**Task description:** Produce an exact copy of the data below.

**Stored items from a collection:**
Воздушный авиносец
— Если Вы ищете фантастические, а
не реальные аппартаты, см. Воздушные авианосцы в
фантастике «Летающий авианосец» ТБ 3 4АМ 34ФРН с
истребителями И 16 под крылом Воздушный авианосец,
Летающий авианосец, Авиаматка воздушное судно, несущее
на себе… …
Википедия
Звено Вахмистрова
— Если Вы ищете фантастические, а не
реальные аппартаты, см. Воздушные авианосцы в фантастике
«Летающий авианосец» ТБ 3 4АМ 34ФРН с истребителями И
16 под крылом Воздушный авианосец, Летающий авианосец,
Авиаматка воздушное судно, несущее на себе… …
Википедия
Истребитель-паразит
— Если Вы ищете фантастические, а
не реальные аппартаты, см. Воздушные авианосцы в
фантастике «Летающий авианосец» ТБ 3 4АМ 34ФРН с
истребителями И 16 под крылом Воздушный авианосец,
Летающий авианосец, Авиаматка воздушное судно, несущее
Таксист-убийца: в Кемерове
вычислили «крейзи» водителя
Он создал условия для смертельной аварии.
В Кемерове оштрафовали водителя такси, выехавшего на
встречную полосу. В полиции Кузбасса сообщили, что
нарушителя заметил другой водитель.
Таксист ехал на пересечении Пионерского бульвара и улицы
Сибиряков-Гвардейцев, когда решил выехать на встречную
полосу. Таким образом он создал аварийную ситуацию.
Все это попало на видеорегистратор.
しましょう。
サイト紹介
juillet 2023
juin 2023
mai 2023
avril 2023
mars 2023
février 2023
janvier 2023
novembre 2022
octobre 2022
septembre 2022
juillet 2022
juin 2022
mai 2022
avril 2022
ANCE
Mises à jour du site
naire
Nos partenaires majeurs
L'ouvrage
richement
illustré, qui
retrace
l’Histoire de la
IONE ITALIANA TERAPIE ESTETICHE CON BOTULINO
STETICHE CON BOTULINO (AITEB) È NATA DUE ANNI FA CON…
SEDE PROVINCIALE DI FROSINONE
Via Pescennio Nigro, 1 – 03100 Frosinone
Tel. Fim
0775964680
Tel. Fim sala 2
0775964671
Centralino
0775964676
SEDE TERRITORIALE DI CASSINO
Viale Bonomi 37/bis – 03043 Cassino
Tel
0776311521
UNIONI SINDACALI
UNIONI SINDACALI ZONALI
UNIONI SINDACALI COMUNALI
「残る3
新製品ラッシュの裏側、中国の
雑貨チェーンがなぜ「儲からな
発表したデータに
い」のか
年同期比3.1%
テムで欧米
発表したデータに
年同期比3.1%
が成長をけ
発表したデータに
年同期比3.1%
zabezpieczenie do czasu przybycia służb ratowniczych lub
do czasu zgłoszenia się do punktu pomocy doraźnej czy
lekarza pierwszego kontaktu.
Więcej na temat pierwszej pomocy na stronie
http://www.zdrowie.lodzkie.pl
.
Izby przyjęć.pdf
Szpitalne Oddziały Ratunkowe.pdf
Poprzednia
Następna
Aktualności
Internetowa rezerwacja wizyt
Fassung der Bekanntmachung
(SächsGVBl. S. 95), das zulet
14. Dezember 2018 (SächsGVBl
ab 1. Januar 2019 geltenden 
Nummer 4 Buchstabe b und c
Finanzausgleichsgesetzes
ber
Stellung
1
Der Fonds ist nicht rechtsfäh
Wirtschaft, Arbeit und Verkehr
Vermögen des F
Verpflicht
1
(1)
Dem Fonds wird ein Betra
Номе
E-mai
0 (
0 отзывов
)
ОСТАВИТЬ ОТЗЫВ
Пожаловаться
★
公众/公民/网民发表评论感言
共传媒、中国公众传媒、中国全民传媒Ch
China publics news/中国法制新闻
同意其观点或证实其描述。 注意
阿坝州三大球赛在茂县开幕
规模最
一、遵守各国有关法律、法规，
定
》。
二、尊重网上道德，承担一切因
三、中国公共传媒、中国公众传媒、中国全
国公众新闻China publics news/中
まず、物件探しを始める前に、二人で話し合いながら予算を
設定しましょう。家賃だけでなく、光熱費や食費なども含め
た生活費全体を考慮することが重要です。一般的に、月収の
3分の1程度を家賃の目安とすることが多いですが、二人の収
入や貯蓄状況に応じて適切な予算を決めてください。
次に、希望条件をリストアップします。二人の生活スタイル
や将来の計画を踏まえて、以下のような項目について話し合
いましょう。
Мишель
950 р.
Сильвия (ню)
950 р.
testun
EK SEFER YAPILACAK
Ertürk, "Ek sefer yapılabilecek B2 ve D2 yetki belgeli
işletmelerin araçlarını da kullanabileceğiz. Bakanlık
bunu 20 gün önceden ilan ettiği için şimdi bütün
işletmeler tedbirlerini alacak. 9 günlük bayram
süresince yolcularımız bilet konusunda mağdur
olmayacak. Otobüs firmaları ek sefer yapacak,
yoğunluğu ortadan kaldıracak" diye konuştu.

**Reply:**
Воздушный авиносец
— Если Вы ищете фантастические, а
не реальные аппартаты, см. Воздушные авианосцы в
фантастике «Летающий авианосец» ТБ 3 4АМ 34ФРН с
истребителями И 16 под крылом Воздушный авианосец,
Летающий авианосец, Авиаматка воздушное судно, несущее
на себе… …
Википедия
Звено Вахмистрова
— Если Вы ищете фантастические, а не
реальные аппартаты, см. Воздушные авианосцы в фантастике
«Летающий авианосец» ТБ 3 4АМ 34ФРН с истребителями И
16 под крылом Воздушный авианосец, Летающий авианосец,
Авиаматка воздушное судно, несущее на себе… …
Википедия
Истребитель-паразит
— Если Вы ищете фантастические, а
не реальные аппартаты, см. Воздушные авианосцы в
фантастике «Летающий авианосец» ТБ 3 4АМ 34ФРН с
истребителями И 16 под крылом Воздушный авианосец,
Летающий авианосец, Авиаматка воздушное судно, несущее
Таксист-убийца: в Кемерове
вычислили «крейзи» водителя
Он создал условия для смертельной аварии.
В Кемерове оштрафовали водителя такси, выехавшего на
встречную полосу. В полиции Кузбасса сообщили, что
нарушителя заметил другой водитель.
Таксист ехал на пересечении Пионерского бульвара и улицы
Сибиряков-Гвардейцев, когда решил выехать на встречную
полосу. Таким образом он создал аварийную ситуацию.
Все это попало на видеорегистратор.
しましょう。
サイト紹介
juillet 2023
juin 2023
mai 2023
avril 2023
mars 2023
février 2023
janvier 2023
novembre 2022
octobre 2022
septembre 2022
juillet 2022
juin 2022
mai 2022
avril 2022
ANCE
Mises à jour du site
naire
Nos partenaires majeurs
L'ouvrage
richement
illustré, qui
retrace
l’Histoire de la
IONE ITALIANA TERAPIE ESTETICHE CON BOTULINO
STETICHE CON BOTULINO (AITEB) È NATA DUE ANNI FA CON…
SEDE PROVINCIALE DI FROSINONE
Via Pescennio Nigro, 1 – 03100 Frosinone
Tel. Fim
0775964680
Tel. Fim sala 2
0775964671
Centralino
0775964676
SEDE TERRITORIALE DI CASSINO
Viale Bonomi 37/bis – 03043 Cassino
Tel
0776311521
UNIONI SINDACALI
UNIONI SINDACALI ZONALI
UNIONI SINDACALI COMUNALI
「残る3
新製品ラッシュの裏側、中国の
雑貨チェーンがなぜ「儲からな
発表したデータに
い」のか
年同期比3.1%
テムで欧米
発表したデータに
年同期比3.1%
が成長をけ
発表したデータに
年同期比3.1%
zabezpieczenie do czasu przybycia służb ratowniczych lub
do czasu zgłoszenia się do punktu pomocy doraźnej czy
lekarza pierwszego kontaktu.
Więcej na temat pierwszej pomocy na stronie
http://www.zdrowie.lodzkie.pl
.
Izby przyjęć.pdf
Szpitalne Oddziały Ratunkowe.pdf
Poprzednia
Następna
Aktualności
Internetowa rezerwacja wizyt
Fassung der Bekanntmachung
(SächsGVBl. S. 95), das zulet
14. Dezember 2018 (SächsGVBl
ab 1. Januar 2019 geltenden 
Nummer 4 Buchstabe b und c
Finanzausgleichsgesetzes
ber
Stellung
1
Der Fonds ist nicht rechtsfäh
Wirtschaft, Arbeit und Verkehr
Vermögen des F
Verpflicht
1
(1)
Dem Fonds wird ein Betra
Номе
E-mai
0 (
0 отзывов
)
ОСТАВИТЬ ОТЗЫВ
Пожаловаться
★
公众/公民/网民发表评论感言
共传媒、中国公众传媒、中国全民传媒Ch
China publics news/中国法制新闻
同意其观点或证实其描述。 注意
阿坝州三大球赛在茂县开幕
规模最
一、遵守各国有关法律、法规，
定
》。
二、尊重网上道德，承担一切因
三、中国公共传媒、中国公众传媒、中国全
国公众新闻China publics news/中
まず、物件探しを始める前に、二人で話し合いながら予算を
設定しましょう。家賃だけでなく、光熱費や食費なども含め
た生活費全体を考慮することが重要です。一般的に、月収の
3分の1程度を家賃の目安とすることが多いですが、二人の収
入や貯蓄状況に応じて適切な予算を決めてください。
次に、希望条件をリストアップします。二人の生活スタイル
や将来の計画を踏まえて、以下のような項目について話し合
いましょう。
Мишель
950 р.
Сильвия (ню)
950 р.
testun
EK SEFER YAPILACAK
Ertürk, "Ek sefer yapılabilecek B2 ve D2 yetki belgeli
işletmelerin araçlarını da kullanabileceğiz. Bakanlık
bunu 20 gün önceden ilan ettiği için şimdi bütün
işletmeler tedbirlerini alacak. 9 günlük bayram
süresince yolcularımız bilet konusunda mağdur
olmayacak. Otobüs firmaları ek sefer yapacak,
yoğunluğu ortadan kaldıracak" diye konuştu.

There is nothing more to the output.